Maka berhati-hatilah kita semua, waspada dari teman-teman yang buruk sebelum nanti di akhirat kita mengatakan, “Wahai celakalah aku, andaikan dulu aku tidak menjadikan si fulan sebagai temanku.”

Dari Abu Musa al Asy’ari Radhiallaahu anhu dia berkata, Rasulullah Shalallaahu alaihi wasalam telah bersabda, “Sesungguhnya perumpamaan teman yang baik dan teman yang buruk adalah seperti penjual minyak wangi dengan tukang pande besi. Seorang penjual minyak wangi akan memberi kamu minyak, atau kamu membelinya atau kamu akan mendapati bau yang harum darinya. Sedangkan pande besi, maka bisa jadi akan membakar bajumu dan bisa pula engkau akan mendapati darinya bau yang busuk.” (Muttafaq ‘alaih)
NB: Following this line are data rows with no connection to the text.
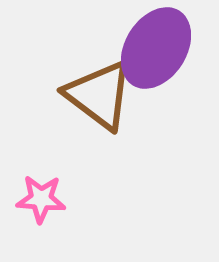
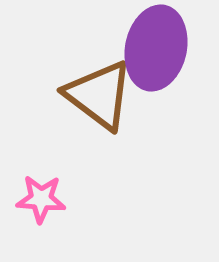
purple ellipse: rotated 20 degrees counterclockwise
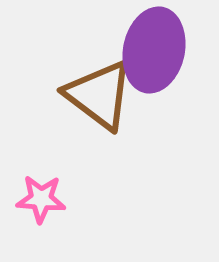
purple ellipse: moved 2 px left, 2 px down
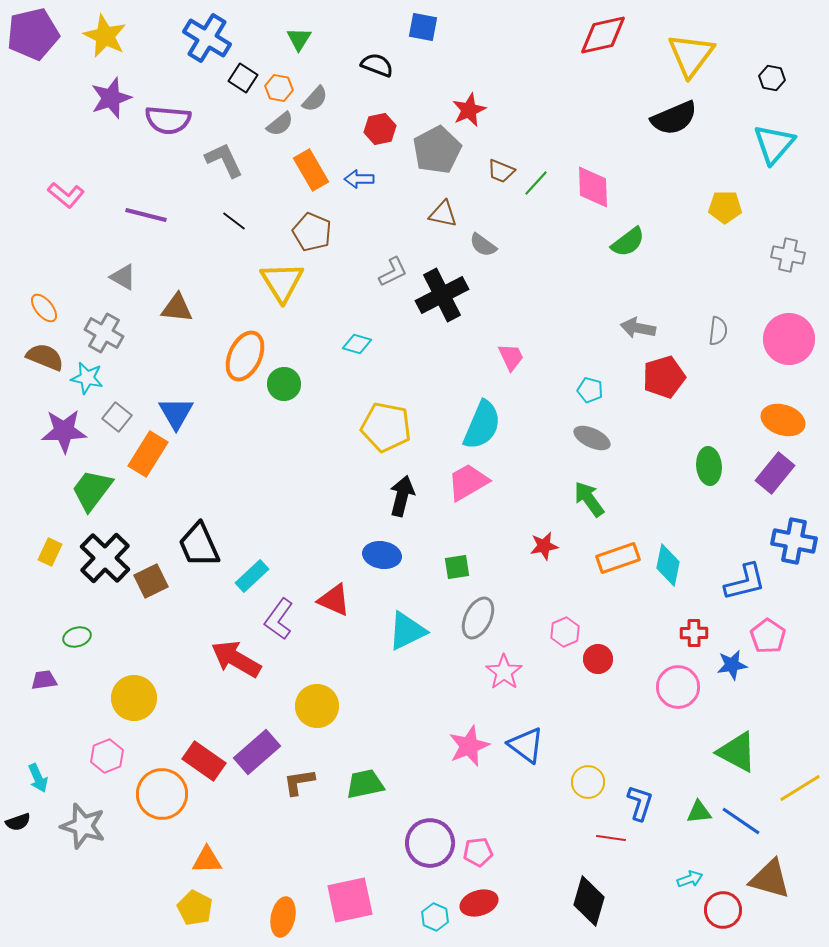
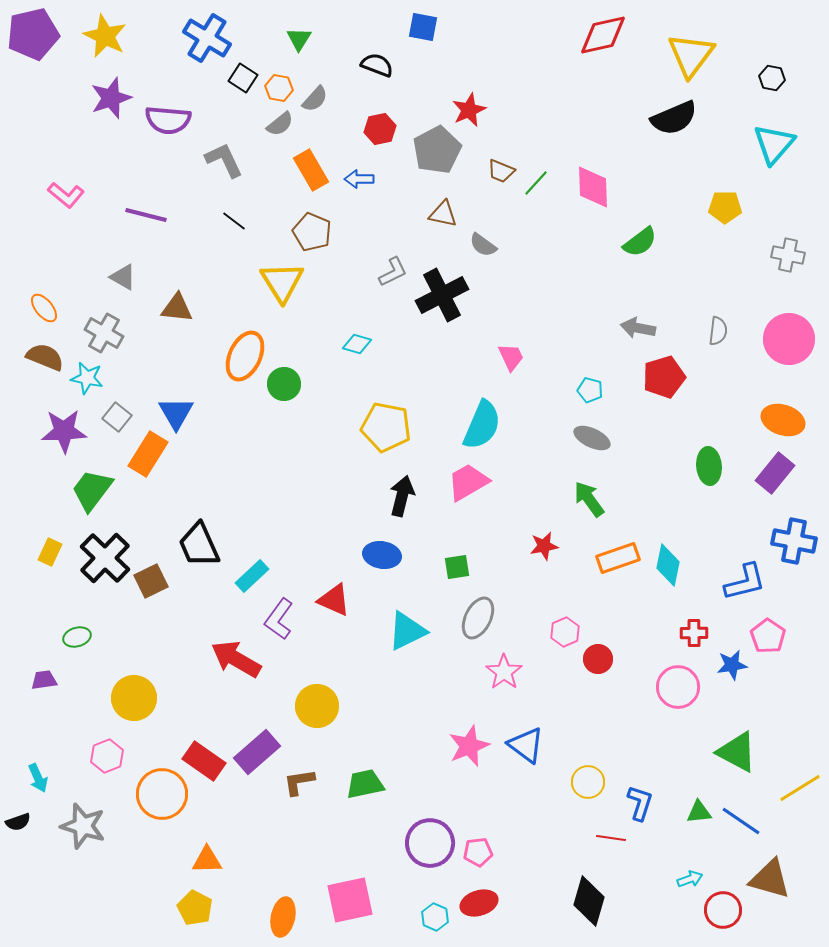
green semicircle at (628, 242): moved 12 px right
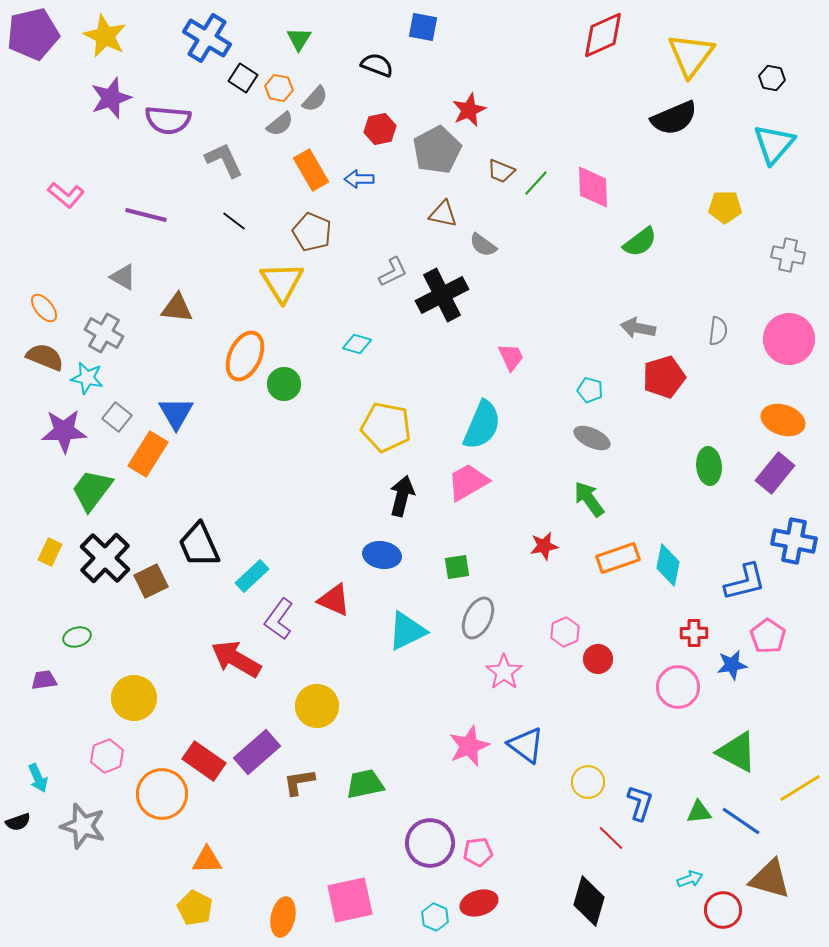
red diamond at (603, 35): rotated 12 degrees counterclockwise
red line at (611, 838): rotated 36 degrees clockwise
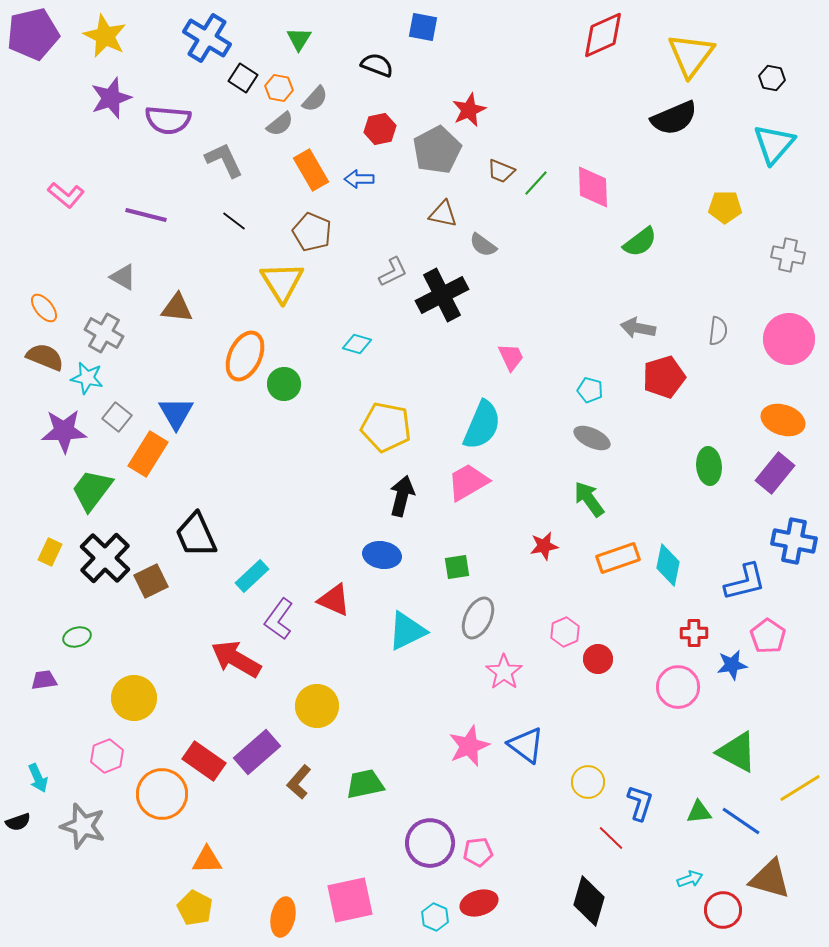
black trapezoid at (199, 545): moved 3 px left, 10 px up
brown L-shape at (299, 782): rotated 40 degrees counterclockwise
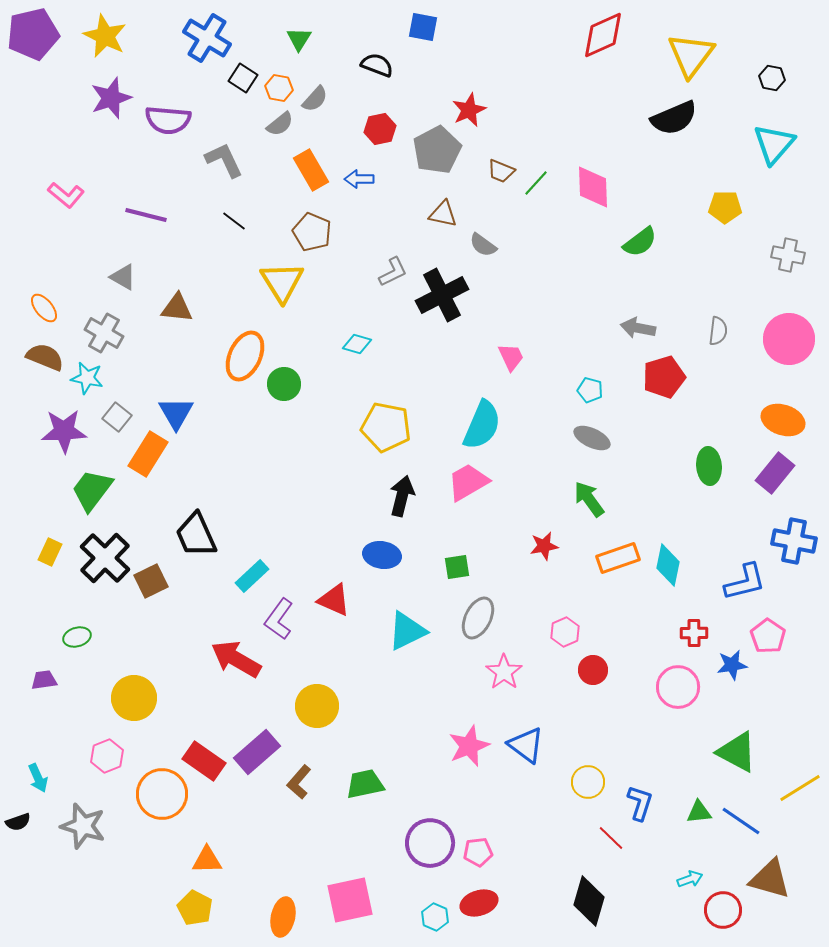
red circle at (598, 659): moved 5 px left, 11 px down
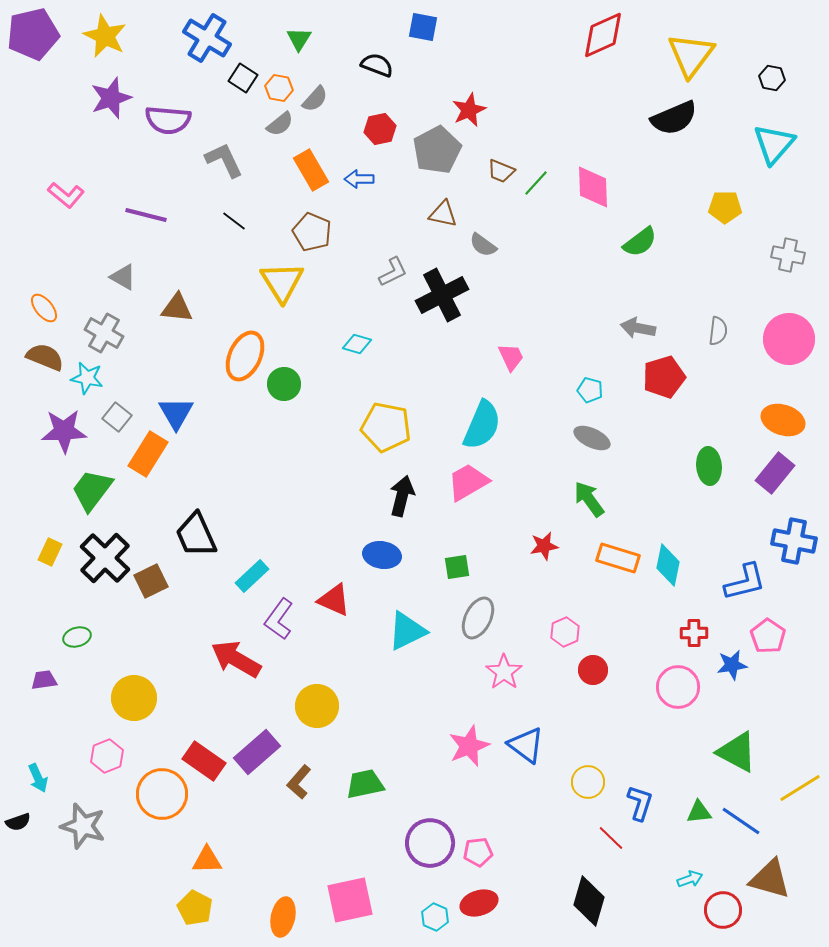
orange rectangle at (618, 558): rotated 36 degrees clockwise
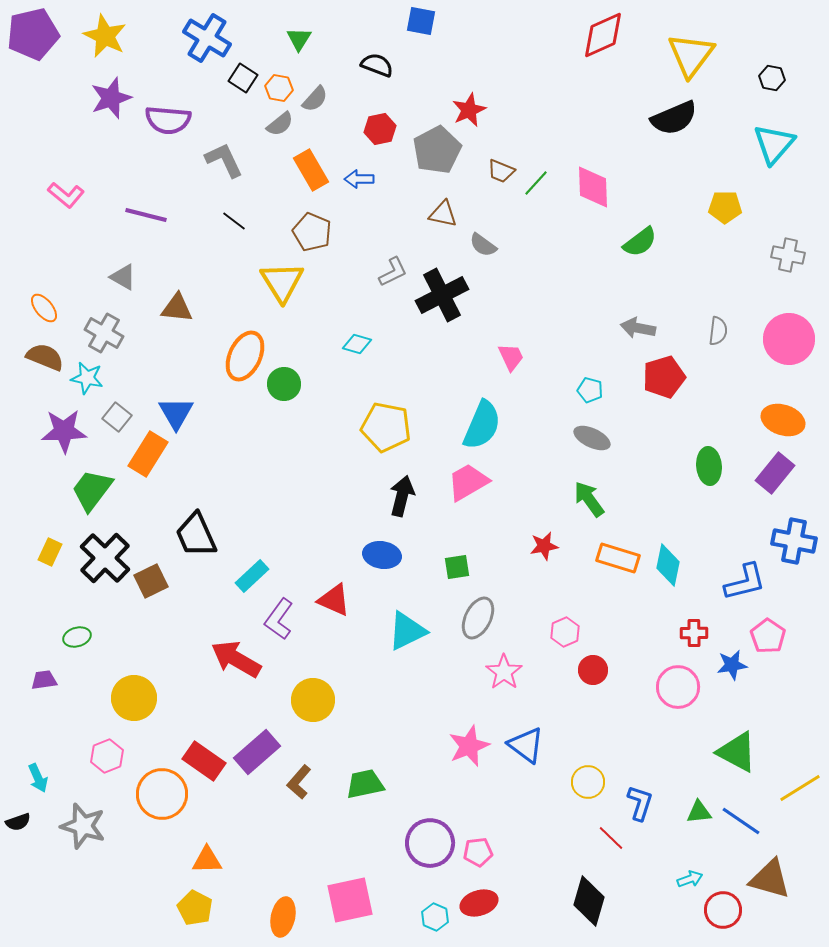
blue square at (423, 27): moved 2 px left, 6 px up
yellow circle at (317, 706): moved 4 px left, 6 px up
Seorang teman yang buruk diibaratkan pande besi, karena keberadaannya dapat membakar agama dan akhlak kita, merusaknya dan bahkan membinasakannya. Paling tidak kita akan mendapatkan komentar negatif, seperti, “Si fulan sekarang jadi temannya si anu.”

“Seseorang tergantung agama temannya, maka hedaklah salah seorang di antara kalian melihat dengan siapa dia berteman.”(HR. Abu Dawud)

Sebuah kisah yang disebutkan di dalam Ash Shahihain (Bukhari-Muslim), bahwa Abu Thalib ketika menjelang wafat didatangi oleh Nabi Shalallaahu alaihi wasalam, sedang di sampingnya ada Abdullah bin Abu Umayyah dan Abu Jahal. Maka Rasulullah Shalallaahu alaihi wasalam berkata,”Wahai paman, ucapkan la ilaha illallah, kalimat yang akan aku gunakan untuk hujjah buatmu kelak disisi Allah!” Maka kedua orang tersebut langsung berkata kepada Abu Thalib,”Apakah engkau membenci agama Abdul Muthalib?” Maka Nabi Shalallaahu alaihi wasalam mengulanginya, dan kedua orang itu juga mengulangi pertanyaanya, dan akhirnya paman Nabi tersebut meninggal di atas millah Abdul Muthalib.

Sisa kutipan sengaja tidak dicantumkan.